Regardless of who is asking for flexibility and their reasons for the request, companies stand to gain a lot from offering flexible work arrangements (the next post in this series will talk about the different types of arrangements). In particular, finance departments can benefit greatly from the costs savings of allowing employees to work outside traditional work hours or spaces. In fact, flexibility should not be thought of as an expensive perk, but a win-win situation that makes employees happy and saves money for the company.
Here are the primary benefits of providing flexible work arrangements:
- Cost savings. The recession put corporate real estate (CRE) in a unique situation. The increase in layoffs in 2008 and 2009 challenged CRE to rapidly shrink the portfolio to meet the decreased business demand for space. At the same time the real estate market softened, making lease renegotiation a valuable tactic. While lease renegotiation is a core strategy of most CRE organizations, best-in-class companies rely less on it to achieve the necessary portfolio flexibility. Rather, leading organizations lean more heavily on strategies that increase space flexibility and staff mobility. By designing space and offering flexibility to employees, CRE can increase utilization, shed more space, and still have the capacity needed to support growth when it returns. Start by conducting a comprehensive cost-benefit analysis of both current and proposed mobility initiatives. This analysis can help you secure buy-in from stakeholders to change your portfolio.In 2009, Citigroup implemented its Citi’s Alternative Workplace Strategies to both reduce the cost of Citi’s real estate by 15% while also granting workers’ requests for more flexibility. Employees who do much of their work online or over the phone can choose to work remotely with permission from their managers.
- Improved value as an employer. Numerous studies have shown that one of the benefits that employees value most when considering an employer is flexibility. Flexible work arrangements can help companies attract employees who might be unwilling to accept traditional employment arrangements — such as mothers returning to work or people with disabilities — and to attract candidates more generally. For example, at Bristol-Myers Squibb, 20% of new hires say the company’s flexible work program influenced their decision to accept a job offer. Additionally, offering flexible work indicates to employees that you care about them, making flexibility an effective tool to drive engagement, job satisfaction, and retention.

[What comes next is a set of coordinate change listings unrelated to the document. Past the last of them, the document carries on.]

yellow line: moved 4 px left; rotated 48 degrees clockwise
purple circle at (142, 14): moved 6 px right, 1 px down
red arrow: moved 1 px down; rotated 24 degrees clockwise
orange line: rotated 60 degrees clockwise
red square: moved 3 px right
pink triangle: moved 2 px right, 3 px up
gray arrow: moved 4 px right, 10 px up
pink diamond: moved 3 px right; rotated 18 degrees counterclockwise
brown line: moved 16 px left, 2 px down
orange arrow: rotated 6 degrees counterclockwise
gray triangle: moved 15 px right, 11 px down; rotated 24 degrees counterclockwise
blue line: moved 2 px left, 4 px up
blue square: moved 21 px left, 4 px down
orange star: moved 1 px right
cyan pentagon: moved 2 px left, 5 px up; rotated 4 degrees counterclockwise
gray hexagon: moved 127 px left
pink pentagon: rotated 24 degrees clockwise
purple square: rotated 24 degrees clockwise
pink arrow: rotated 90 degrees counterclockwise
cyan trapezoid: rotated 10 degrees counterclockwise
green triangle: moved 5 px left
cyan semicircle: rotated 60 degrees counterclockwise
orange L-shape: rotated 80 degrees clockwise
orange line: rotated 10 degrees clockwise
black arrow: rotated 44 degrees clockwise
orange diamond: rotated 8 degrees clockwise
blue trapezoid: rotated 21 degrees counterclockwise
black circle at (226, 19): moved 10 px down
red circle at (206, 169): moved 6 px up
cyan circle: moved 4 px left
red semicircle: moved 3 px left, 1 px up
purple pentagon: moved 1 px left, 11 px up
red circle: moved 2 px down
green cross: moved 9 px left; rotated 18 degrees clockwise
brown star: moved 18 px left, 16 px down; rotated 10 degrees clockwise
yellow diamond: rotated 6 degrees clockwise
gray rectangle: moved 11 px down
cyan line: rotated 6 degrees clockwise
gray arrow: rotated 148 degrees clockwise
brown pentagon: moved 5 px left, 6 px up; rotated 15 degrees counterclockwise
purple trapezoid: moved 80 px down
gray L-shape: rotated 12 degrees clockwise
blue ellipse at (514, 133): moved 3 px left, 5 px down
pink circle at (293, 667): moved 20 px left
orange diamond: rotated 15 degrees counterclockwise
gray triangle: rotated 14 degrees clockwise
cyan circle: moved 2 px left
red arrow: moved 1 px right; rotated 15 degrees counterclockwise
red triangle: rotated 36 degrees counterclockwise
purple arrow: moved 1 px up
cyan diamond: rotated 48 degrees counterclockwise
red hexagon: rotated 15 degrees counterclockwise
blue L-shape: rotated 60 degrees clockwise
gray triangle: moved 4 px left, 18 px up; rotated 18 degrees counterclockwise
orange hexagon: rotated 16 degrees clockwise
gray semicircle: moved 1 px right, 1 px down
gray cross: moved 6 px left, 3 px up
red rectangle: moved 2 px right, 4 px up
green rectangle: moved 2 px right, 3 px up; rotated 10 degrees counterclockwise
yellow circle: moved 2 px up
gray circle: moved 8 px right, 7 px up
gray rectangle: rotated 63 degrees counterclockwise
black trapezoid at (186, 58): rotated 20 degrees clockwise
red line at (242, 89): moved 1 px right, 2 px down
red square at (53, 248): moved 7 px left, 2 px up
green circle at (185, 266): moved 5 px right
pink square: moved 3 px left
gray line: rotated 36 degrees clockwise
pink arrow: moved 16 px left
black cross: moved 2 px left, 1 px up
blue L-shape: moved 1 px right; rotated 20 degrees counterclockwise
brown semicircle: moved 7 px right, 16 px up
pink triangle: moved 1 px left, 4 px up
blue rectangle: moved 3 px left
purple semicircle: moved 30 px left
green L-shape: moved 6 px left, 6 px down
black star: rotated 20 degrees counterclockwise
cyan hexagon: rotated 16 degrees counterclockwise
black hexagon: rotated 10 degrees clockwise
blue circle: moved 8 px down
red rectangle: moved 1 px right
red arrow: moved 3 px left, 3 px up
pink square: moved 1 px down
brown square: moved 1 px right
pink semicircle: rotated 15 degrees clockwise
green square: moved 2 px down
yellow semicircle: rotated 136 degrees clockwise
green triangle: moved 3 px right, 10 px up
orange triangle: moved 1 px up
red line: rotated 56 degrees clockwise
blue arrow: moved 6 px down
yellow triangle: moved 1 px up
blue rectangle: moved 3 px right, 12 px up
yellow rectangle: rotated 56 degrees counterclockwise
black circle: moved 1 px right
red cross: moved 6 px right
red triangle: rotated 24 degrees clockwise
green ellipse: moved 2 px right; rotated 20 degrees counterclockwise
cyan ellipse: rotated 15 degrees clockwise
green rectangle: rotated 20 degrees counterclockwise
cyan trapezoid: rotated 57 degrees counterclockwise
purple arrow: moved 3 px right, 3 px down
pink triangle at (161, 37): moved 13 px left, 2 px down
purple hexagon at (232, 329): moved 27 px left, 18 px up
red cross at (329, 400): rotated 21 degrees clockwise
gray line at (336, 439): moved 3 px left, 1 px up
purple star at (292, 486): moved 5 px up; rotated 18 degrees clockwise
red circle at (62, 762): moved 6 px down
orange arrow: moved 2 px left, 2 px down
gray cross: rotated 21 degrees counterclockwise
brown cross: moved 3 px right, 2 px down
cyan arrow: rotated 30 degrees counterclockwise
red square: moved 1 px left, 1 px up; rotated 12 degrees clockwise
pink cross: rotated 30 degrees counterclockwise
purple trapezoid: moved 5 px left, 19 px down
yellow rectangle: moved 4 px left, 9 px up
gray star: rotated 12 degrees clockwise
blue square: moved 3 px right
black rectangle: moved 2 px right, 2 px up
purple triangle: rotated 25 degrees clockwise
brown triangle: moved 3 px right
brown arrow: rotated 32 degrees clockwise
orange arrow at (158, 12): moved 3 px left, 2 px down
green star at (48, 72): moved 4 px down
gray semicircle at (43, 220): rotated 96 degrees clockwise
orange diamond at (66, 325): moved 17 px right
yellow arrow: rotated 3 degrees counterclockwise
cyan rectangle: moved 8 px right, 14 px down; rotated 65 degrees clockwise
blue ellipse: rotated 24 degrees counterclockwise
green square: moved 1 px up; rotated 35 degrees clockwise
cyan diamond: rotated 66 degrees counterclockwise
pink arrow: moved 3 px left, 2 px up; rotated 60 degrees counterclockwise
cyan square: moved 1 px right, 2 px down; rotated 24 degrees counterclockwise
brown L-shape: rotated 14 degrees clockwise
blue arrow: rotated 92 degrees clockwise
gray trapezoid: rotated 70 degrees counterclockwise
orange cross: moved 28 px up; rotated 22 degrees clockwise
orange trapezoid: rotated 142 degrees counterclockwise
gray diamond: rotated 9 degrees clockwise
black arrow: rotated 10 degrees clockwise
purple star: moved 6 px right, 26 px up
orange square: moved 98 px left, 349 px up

- Increased employee engagement. When you give employees something they value, they are more likely to go above and beyond for the company. Our research shows that organizations with a high degree of flexibility experience employee engagement levels that are 79% higher than those of organizations with low levels. Increased engagement leads to increased discretionary effort, such as helping others with heavy workloads, offering to take on additional responsibilities, and looking for ways to do their job more effectively. Higher levels of discretionary effort lead to enhanced productivity. In fact, highly engaged employees expend 57% more effort and perform up to 20% better on their performance reviews than non-engaged peers.